In this tutorial, we will learn about observation and action spaces in Gym, a popular Python library for reinforcement learning. We will cover the following topics:

1. Understanding observation and action spaces
2. Exploring Gym environments
3. Working with different types of observation and action spaces
4. Implementing a simple agent
5. Evaluating the agent's performance

## Understanding Observation and Action Spaces

In reinforcement learning, an agent interacts with an environment to learn how to perform actions that maximize its cumulative reward. The environment provides the agent with observations, which represent the current state of the environment, and the agent takes actions based on these observations.

**Observation space**: The set of all possible observations that an agent can encounter in an environment.

**Action space**: The set of all possible actions that an agent can take in an environment.

Gym provides a standardized interface for working with different environments and their respective observation and action spaces.

## Exploring Gym Environments

First, let's install Gym and import it.

In [None]:
!pip install gym
import gym

Next, we will create an environment and explore its observation and action spaces. For this tutorial, we will use the 'MountainCar-v0' environment.

In [None]:
# Create the environment
env = gym.make('MountainCar-v0')

# Print observation and action spaces
print('Observation space:', env.observation_space)
print('Action space:', env.action_space)

## Working with Different Types of Observation and Action Spaces

Gym provides two main types of spaces:

- `Discrete(n)`: A discrete space with `n` possible actions or observations.
- `Box(shape)`: A continuous space with a given shape, representing a multidimensional array with lower and upper bounds.

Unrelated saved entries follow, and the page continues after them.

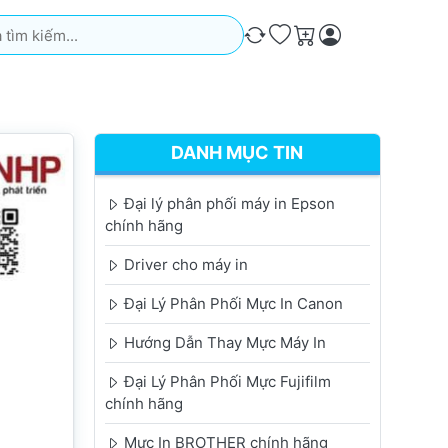
iếm. Kết quả sẽ tự động xuất hiện khi bạn nhập. Nhấn phím Ente
So sánh
Ưa thích
Giỏ hàng
DANH MỤC TIN
Đại lý phân phối máy in Epson
chính hãng
Driver cho máy in
Đại Lý Phân Phối Mực In Canon
Hướng Dẫn Thay Mực Máy In
Đại Lý Phân Phối Mực Fujifilm
chính hãng
Mực In BROTHER chính hãng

In the 'MountainCar-v0' environment, the observation space is continuous, while the action space is discrete. Let's explore their properties and sample some random actions and observations.

In [None]:
# Sampling random actions and observations

# Sample a random action
action = env.action_space.sample()

# Sample a random observation
observation = env.observation_space.sample()

print('Sampled action:', action)
print('Sampled observation:', observation)

## Implementing a Simple Agent

Now, let's implement a simple agent that takes random actions in the 'MountainCar-v0' environment. We will run the agent for 10 episodes and record the total reward obtained in each episode.

In [None]:
# Implementing the random agent

num_episodes = 10

# Loop over episodes
for episode in range(num_episodes):
    observation = env.reset()
    total_reward = 0

    while True:
        # Take a random action
        action = env.action_space.sample()

        # Perform the action and receive new observation, reward, and done flag
        observation, reward, done, info = env.step(action)

        # Update the total reward
        total_reward += reward

        if done:
            break

    print(f'Episode {episode + 1}: Total reward = {total_reward}')

## Evaluating the Agent's Performance

In this section, we will evaluate the performance of our random agent. We will calculate the average reward obtained over 10 episodes and discuss the results.

In [None]:
# Evaluating the random agent

num_episodes = 10
total_rewards = []

# Loop over episodes
for episode in range(num_episodes):
    observation = env.reset()
    total_reward = 0

    while True:
        # Take a random action
        action = env.action_space.sample()

        # Perform the action and receive new observation, reward, and done flag
        observation, reward, done, info = env.step(action)

        # Update the total reward
        total_reward += reward

        if done:
            break

    total_rewards.append(total_reward)

# Calculate average reward
avg_reward = sum(total_rewards) / num_episodes

# Print results
print(f'Average reward over {num_episodes} episodes: {avg_reward}')

---
**Conclusion:**
- We learned about observation and action spaces in Gym and how to work with different types of spaces.
- We explored the 'MountainCar-v0' environment and implemented a simple random agent.
- We evaluated the agent's performance by calculating the average reward over multiple episodes.